At 0.6793, NZD/USD is back to being flat on the day after being thrown around in the aftermath of the Reserve Bank of New Zealand. The pair traded between a range of 0.6793 highs that were printed on the knee-jerk and the lows of 0.6788 made in afternoon London trade.
The RBNZ lifted the OCR by 50bps to 1.5% as the central bank moved aggressively to combat inflationary headwinds and to get ahead of the inflation curve. However, and as analysts at ANZ Bank noted, ''it’s been a wild 16 hours since the RBNZ hiked rates, with the Kiwi initially spiking sharply, only to completely unwind those gains and some as markets digested the idea that by going hard early, the RBNZ may not need to take the OCR as high later (certainly nowhere near the ~4.25% that was priced in by late 2023 yesterday morning).''
Meanwhile, traders will now look ahead to next week's Consumer Price Index. ''We think next week’s Q1 CPI data will robustly confirm that the 50bp hike was the right move. We estimate that headline annual CPI inflation rose to 7.4% in Q1, up from 5.9% in Q4,'' the analysts at ANZ Bank said.

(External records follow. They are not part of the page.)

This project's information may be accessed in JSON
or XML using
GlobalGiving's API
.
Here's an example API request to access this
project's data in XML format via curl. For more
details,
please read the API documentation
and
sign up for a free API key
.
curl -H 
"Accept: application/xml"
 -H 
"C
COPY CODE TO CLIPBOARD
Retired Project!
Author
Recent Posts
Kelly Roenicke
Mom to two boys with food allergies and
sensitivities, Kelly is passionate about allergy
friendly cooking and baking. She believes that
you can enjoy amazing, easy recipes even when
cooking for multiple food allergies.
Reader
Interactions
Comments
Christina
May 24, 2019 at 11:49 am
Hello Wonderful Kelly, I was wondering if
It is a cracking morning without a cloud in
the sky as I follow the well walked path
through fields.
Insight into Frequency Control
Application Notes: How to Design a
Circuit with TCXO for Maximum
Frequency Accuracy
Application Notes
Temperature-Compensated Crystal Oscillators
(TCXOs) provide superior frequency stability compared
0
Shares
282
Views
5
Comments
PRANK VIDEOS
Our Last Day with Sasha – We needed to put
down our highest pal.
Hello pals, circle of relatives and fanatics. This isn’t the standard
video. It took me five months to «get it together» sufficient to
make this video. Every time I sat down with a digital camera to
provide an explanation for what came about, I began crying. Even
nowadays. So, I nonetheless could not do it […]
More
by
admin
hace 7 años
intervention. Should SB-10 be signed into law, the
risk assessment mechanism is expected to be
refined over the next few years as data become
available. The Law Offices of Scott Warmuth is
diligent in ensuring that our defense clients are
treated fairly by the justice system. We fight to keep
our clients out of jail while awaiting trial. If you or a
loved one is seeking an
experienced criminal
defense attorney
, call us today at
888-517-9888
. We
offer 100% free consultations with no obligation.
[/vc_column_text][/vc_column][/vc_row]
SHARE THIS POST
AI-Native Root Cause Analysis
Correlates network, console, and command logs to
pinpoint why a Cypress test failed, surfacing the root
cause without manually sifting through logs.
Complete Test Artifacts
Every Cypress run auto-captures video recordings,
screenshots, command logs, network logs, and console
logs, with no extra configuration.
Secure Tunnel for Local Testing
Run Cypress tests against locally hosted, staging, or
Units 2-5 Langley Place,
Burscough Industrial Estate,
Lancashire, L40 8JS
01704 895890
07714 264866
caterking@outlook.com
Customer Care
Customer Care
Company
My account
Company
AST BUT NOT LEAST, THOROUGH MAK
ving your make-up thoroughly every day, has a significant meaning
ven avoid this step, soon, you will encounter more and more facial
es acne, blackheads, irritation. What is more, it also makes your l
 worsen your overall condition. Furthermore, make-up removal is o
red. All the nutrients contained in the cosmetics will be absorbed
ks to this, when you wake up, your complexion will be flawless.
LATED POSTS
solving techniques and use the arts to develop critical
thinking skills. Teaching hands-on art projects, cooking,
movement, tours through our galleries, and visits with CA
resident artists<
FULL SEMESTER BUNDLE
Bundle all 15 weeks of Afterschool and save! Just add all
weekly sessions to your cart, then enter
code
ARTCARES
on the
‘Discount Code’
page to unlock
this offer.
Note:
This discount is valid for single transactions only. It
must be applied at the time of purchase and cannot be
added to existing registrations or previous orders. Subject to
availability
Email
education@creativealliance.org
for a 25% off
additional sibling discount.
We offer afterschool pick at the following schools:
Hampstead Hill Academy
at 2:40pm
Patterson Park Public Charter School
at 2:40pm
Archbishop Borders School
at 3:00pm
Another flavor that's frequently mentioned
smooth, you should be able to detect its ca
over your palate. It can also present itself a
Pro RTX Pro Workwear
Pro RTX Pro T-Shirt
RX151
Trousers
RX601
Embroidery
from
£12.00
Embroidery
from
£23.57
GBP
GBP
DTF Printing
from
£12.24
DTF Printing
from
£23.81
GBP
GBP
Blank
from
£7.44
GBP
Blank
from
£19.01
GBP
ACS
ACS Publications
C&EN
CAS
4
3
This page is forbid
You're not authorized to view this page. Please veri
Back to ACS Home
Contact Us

Bullish for NZD/USD, the analysts went on to explain, ''the RBNZ noted they expected inflation to peak “around 7%” in the first half of this year – but we see that as being closer to 7.5%. And with non-tradables inflation picked to hit 6.5% in Q1 (5.3% previously), the RBNZ still has a job to do to rein in surging domestic inflation pressures. That speaks to another 50bp hike in May.''
The price was testing a 38.2% Fibonacci retracement level before it dropped as markets repriced the prospects at the RBNZ. Depending now on the trajectory of the US dollar, the price could well continue lower towards the March 15 lows of 0.6729 in the coming sessions.